CCA Wattis Institute for Contemporary Arts, San Francisco
March 11 – April 9, 2016

CCA’s graduating curatorial practice students bring together a deeply researched exhibition of artwork, ephemera, video and sound from California’s punk heyday. Positioning itself against Hot Topic-esque nostalgia, the exhibition dives into the ways in which artists and collectives like Raymond Pettibon, Melody Sumner Carnahan, Negativland and We Got Power used portable recording equipment and cheap, easily reproducible media to document and spread an alternative narrative to the mainstream (and increasingly conservative) culture. A series of events may prove the punk spirit lives on, starting with opening night performance by Brontez Purnell.

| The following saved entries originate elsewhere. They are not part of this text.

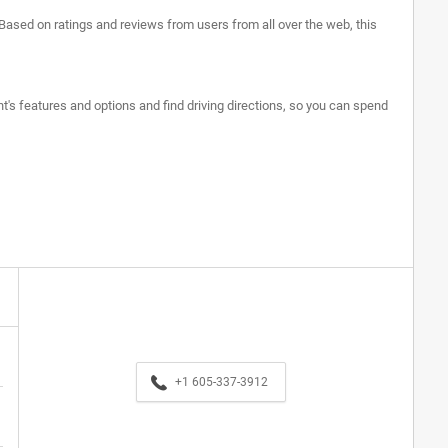
 Based on ratings and reviews from users from all over the web, this
nt's features and options and find driving directions, so you can spend
+1 605-337-3912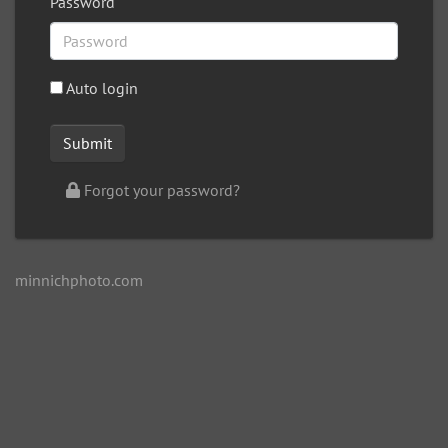
Password
Auto login
Forgot your password?
minnichphoto.com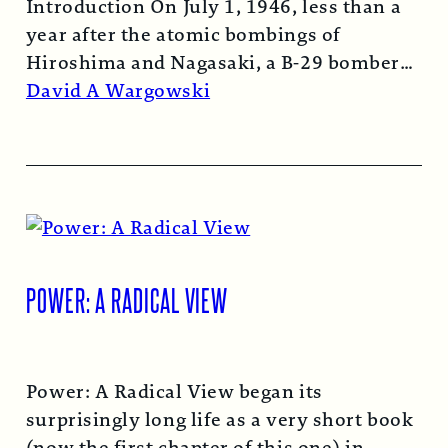
Introduction On July 1, 1946, less than a
year after the atomic bombings of
Hiroshima and Nagasaki, a B-29 bomber…
Read More →
David A Wargowski
POWER: A RADICAL VIEW
Power: A Radical View began its
surprisingly long life as a very short book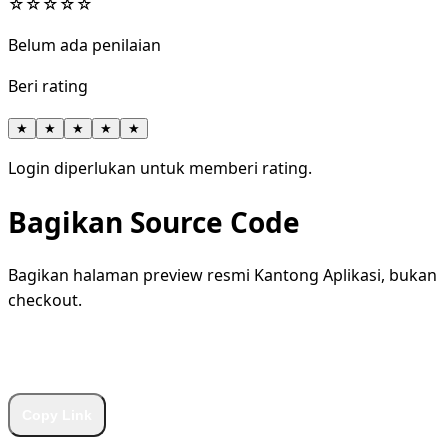
☆
☆
☆
☆
☆
Belum ada penilaian
Beri rating
★
★
★
★
★
Login diperlukan untuk memberi rating.
Bagikan Source Code
Bagikan halaman preview resmi Kantong Aplikasi, bukan
checkout.
WhatsApp
Facebook
X
LinkedIn
Telegram
Copy Link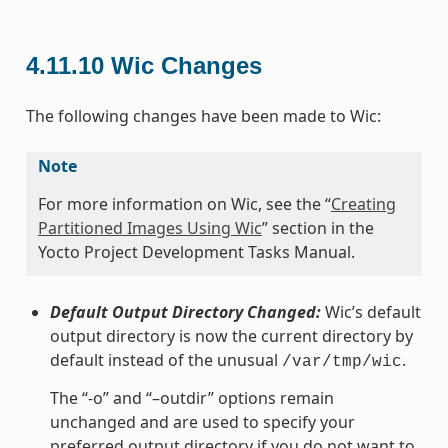
4.11.10
Wic Changes
The following changes have been made to Wic:
Note
For more information on Wic, see the “
Creating
Partitioned Images Using Wic
” section in the
Yocto Project Development Tasks Manual.
Default Output Directory Changed:
Wic’s default
output directory is now the current directory by
default instead of the unusual
.
/var/tmp/wic
The “-o” and “–outdir” options remain
unchanged and are used to specify your
preferred output directory if you do not want to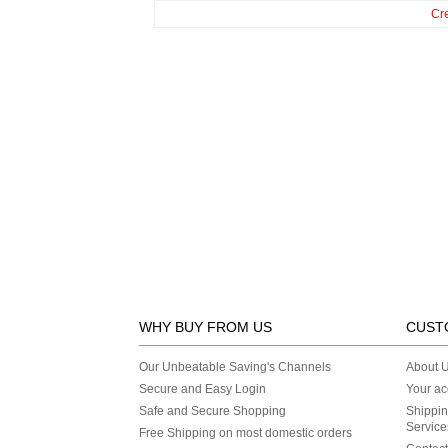
Cr
WHY BUY FROM US
CUST
Our Unbeatable Saving's Channels
About 
Secure and Easy Login
Your ac
Safe and Secure Shopping
Shippin
Service
Free Shipping on most domestic orders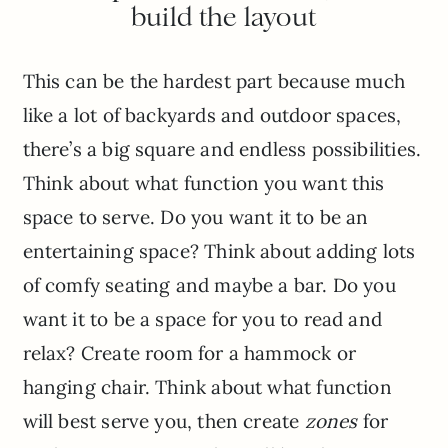
build the layout
This can be the hardest part because much
like a lot of backyards and outdoor spaces,
there’s a big square and endless possibilities.
Think about what function you want this
space to serve. Do you want it to be an
entertaining space? Think about adding lots
of comfy seating and maybe a bar. Do you
want it to be a space for you to read and
relax? Create room for a hammock or
hanging chair. Think about what function
will best serve you, then create
zones
for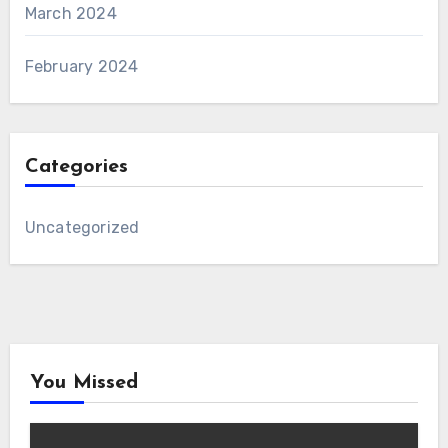
March 2024
February 2024
Categories
Uncategorized
You Missed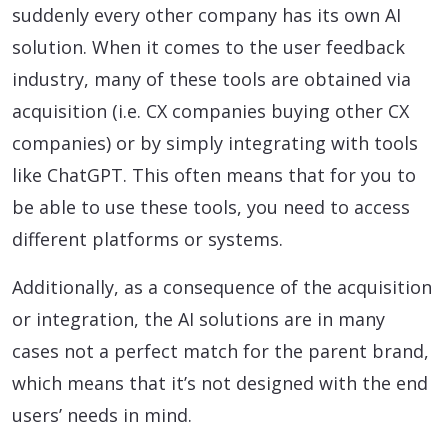
suddenly every other company has its own AI
solution. When it comes to the user feedback
industry, many of these tools are obtained via
acquisition (i.e. CX companies buying other CX
companies) or by simply integrating with tools
like ChatGPT. This often means that for you to
be able to use these tools, you need to access
different platforms or systems.
Additionally, as a consequence of the acquisition
or integration, the AI solutions are in many
cases not a perfect match for the parent brand,
which means that it’s not designed with the end
users’ needs in mind.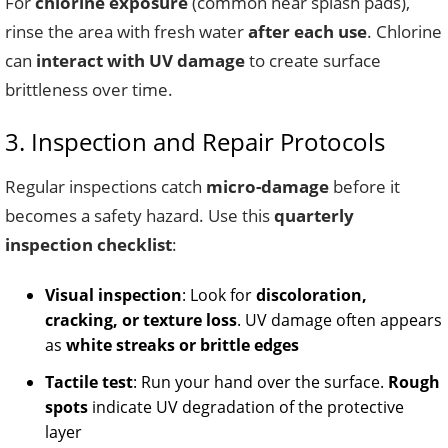
For
chlorine exposure
(common near splash pads),
rinse the area with fresh water
after each use
. Chlorine
can
interact with UV damage
to create surface
brittleness over time.
3. Inspection and Repair Protocols
Regular inspections catch
micro-damage
before it
becomes a safety hazard. Use this
quarterly
inspection checklist
:
Visual inspection
: Look for
discoloration,
cracking, or texture loss
. UV damage often appears
as
white streaks or brittle edges
Tactile test
: Run your hand over the surface.
Rough
spots
indicate UV degradation of the protective
layer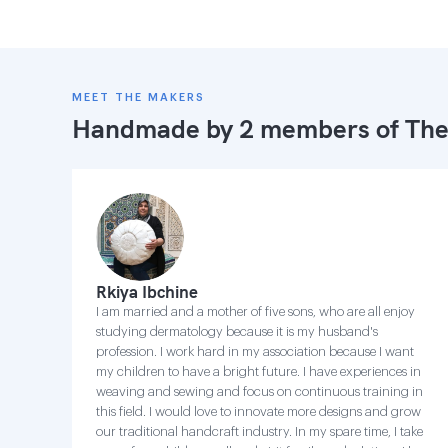
MEET THE MAKERS
Handmade by 2 members of
The
Rkiya Ibchine
I am married and a mother of five sons, who are all enjoy
studying dermatology because it is my husband's
profession. I work hard in my association because I want
my children to have a bright future. I have experiences in
weaving and sewing and focus on continuous training in
this field. I would love to innovate more designs and grow
our traditional handcraft industry. In my spare time, I take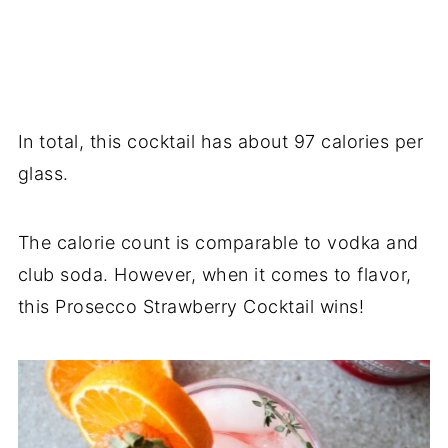
In total, this cocktail has about 97 calories per
glass.
The calorie count is comparable to vodka and
club soda. However, when it comes to flavor,
this Prosecco Strawberry Cocktail wins!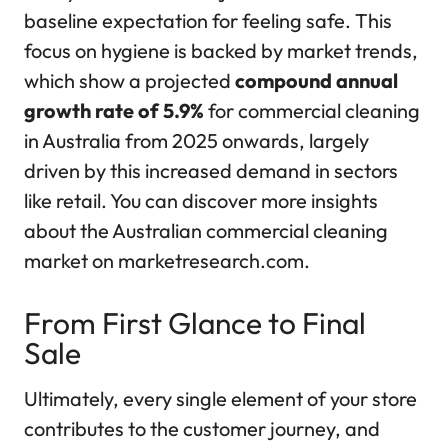
baseline expectation for feeling safe. This
focus on hygiene is backed by market trends,
which show a projected
compound annual
growth rate of 5.9%
for commercial cleaning
in Australia from 2025 onwards, largely
driven by this increased demand in sectors
like retail. You can discover more insights
about the Australian commercial cleaning
market on marketresearch.com.
From First Glance to Final
Sale
Ultimately, every single element of your store
contributes to the customer journey, and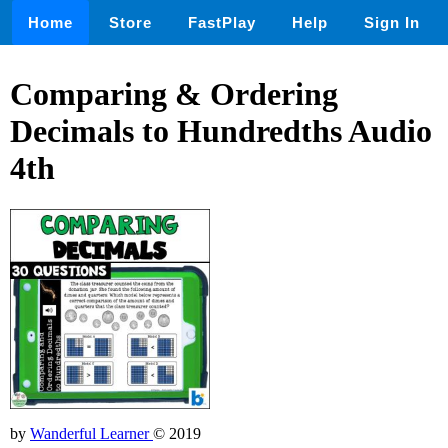
Home
Store
FastPlay
Help
Sign In
Comparing & Ordering
Decimals to Hundredths Audio
4th
by
Wanderful Learner
© 2019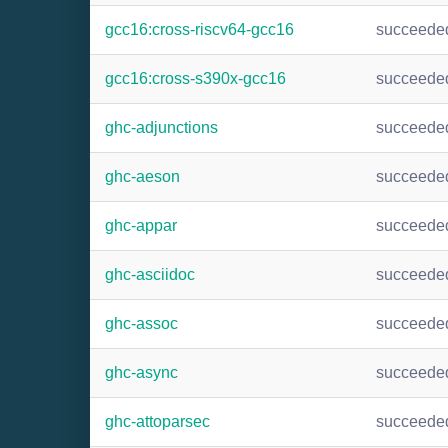
gcc16:cross-riscv64-gcc16
succeede
gcc16:cross-s390x-gcc16
succeede
ghc-adjunctions
succeede
ghc-aeson
succeede
ghc-appar
succeede
ghc-asciidoc
succeede
ghc-assoc
succeede
ghc-async
succeede
ghc-attoparsec
succeede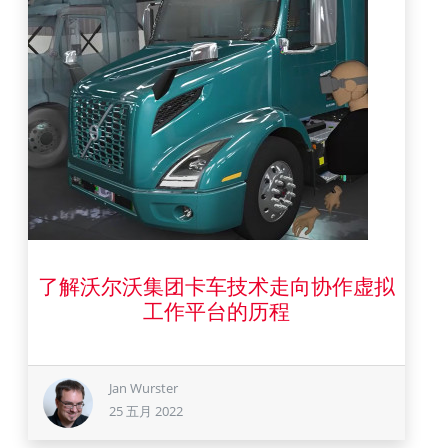
了解沃尔沃集团卡车技术走向协作虚拟
25 五月 2022
工作平台的历程
Jan Wurster
25 五月 2022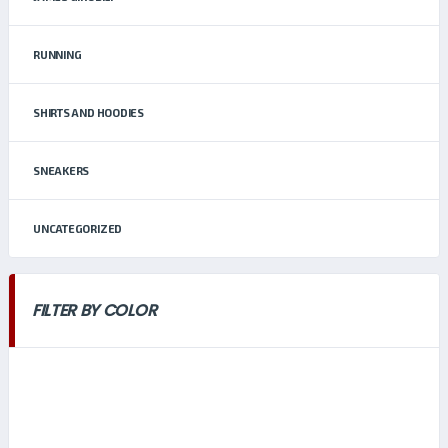
RUNNING
SHIRTS AND HOODIES
SNEAKERS
UNCATEGORIZED
FILTER BY COLOR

Carrie Hott, Project Space installation at Headlands, Summer 2014.
Carrie Hott, Project Space installation at Headlands, Summer 2014. (Courtesy Headlands Center for the Arts)

Carrie Hott, Key Room

Headlands Center for the Arts, Marin Headlands
Opens March 20, 12-5pm

The latest in an illustrious series of permanent artist commissions at the Headlands, The Key Room is both an installation and visitor resource center. Two years in the making, Oakland-based artist Carrie Hott’s project touches on the Headlands’ long and complicated history (from dairy farming to missile base to arts center) through archival materials, archeological displays, Hott’s own artworks and a bank of phones playing local sounds, interviews and testimonials. With a talent for connecting disparate subjects (whaling, oil lamps and black out curtains, to name a few) in visually arresting ways, this “unlocking” will be well worth the trip via tunnel or scenic coastal route.